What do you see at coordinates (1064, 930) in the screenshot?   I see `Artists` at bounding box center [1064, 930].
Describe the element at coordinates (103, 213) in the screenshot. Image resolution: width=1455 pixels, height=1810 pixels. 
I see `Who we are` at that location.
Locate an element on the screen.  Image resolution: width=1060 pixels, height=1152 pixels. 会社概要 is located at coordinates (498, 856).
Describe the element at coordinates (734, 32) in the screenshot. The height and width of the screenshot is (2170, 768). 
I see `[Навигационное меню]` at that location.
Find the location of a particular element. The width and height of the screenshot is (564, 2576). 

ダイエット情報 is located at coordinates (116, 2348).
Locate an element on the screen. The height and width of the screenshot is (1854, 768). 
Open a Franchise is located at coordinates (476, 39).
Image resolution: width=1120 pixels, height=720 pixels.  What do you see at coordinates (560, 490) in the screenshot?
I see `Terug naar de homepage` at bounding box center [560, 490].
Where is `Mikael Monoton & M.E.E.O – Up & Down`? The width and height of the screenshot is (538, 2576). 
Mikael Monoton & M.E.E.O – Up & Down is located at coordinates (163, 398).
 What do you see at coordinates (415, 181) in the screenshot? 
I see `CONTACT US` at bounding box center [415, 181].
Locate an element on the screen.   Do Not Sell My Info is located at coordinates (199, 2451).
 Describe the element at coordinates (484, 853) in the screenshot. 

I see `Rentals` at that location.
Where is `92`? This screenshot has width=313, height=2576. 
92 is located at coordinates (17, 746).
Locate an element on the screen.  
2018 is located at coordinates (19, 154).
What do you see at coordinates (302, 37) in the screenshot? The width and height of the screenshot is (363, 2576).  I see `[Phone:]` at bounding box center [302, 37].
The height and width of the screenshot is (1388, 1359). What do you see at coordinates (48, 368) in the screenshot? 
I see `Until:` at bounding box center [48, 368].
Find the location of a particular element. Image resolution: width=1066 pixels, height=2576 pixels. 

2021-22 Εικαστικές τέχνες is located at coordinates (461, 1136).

···

Each line above is to be restated exactly as it stands.

What do you see at coordinates (1064, 930) in the screenshot?   I see `Artists` at bounding box center [1064, 930].
Describe the element at coordinates (103, 213) in the screenshot. Image resolution: width=1455 pixels, height=1810 pixels. 
I see `Who we are` at that location.
Locate an element on the screen.  Image resolution: width=1060 pixels, height=1152 pixels. 会社概要 is located at coordinates (498, 856).
Describe the element at coordinates (734, 32) in the screenshot. The height and width of the screenshot is (2170, 768). 
I see `[Навигационное меню]` at that location.
Find the location of a particular element. The width and height of the screenshot is (564, 2576). 

ダイエット情報 is located at coordinates (116, 2348).
Locate an element on the screen. The height and width of the screenshot is (1854, 768). 
Open a Franchise is located at coordinates (476, 39).
Image resolution: width=1120 pixels, height=720 pixels.  What do you see at coordinates (560, 490) in the screenshot?
I see `Terug naar de homepage` at bounding box center [560, 490].
Where is `Mikael Monoton & M.E.E.O – Up & Down`? The width and height of the screenshot is (538, 2576). 
Mikael Monoton & M.E.E.O – Up & Down is located at coordinates (163, 398).
 What do you see at coordinates (415, 181) in the screenshot? 
I see `CONTACT US` at bounding box center [415, 181].
Locate an element on the screen.   Do Not Sell My Info is located at coordinates (199, 2451).
 Describe the element at coordinates (484, 853) in the screenshot. 

I see `Rentals` at that location.
Where is `92`? This screenshot has width=313, height=2576. 
92 is located at coordinates (17, 746).
Locate an element on the screen.  
2018 is located at coordinates (19, 154).
What do you see at coordinates (302, 37) in the screenshot? The width and height of the screenshot is (363, 2576).  I see `[Phone:]` at bounding box center [302, 37].
The height and width of the screenshot is (1388, 1359). What do you see at coordinates (48, 368) in the screenshot? 
I see `Until:` at bounding box center [48, 368].
Find the location of a particular element. Image resolution: width=1066 pixels, height=2576 pixels. 

2021-22 Εικαστικές τέχνες is located at coordinates (461, 1136).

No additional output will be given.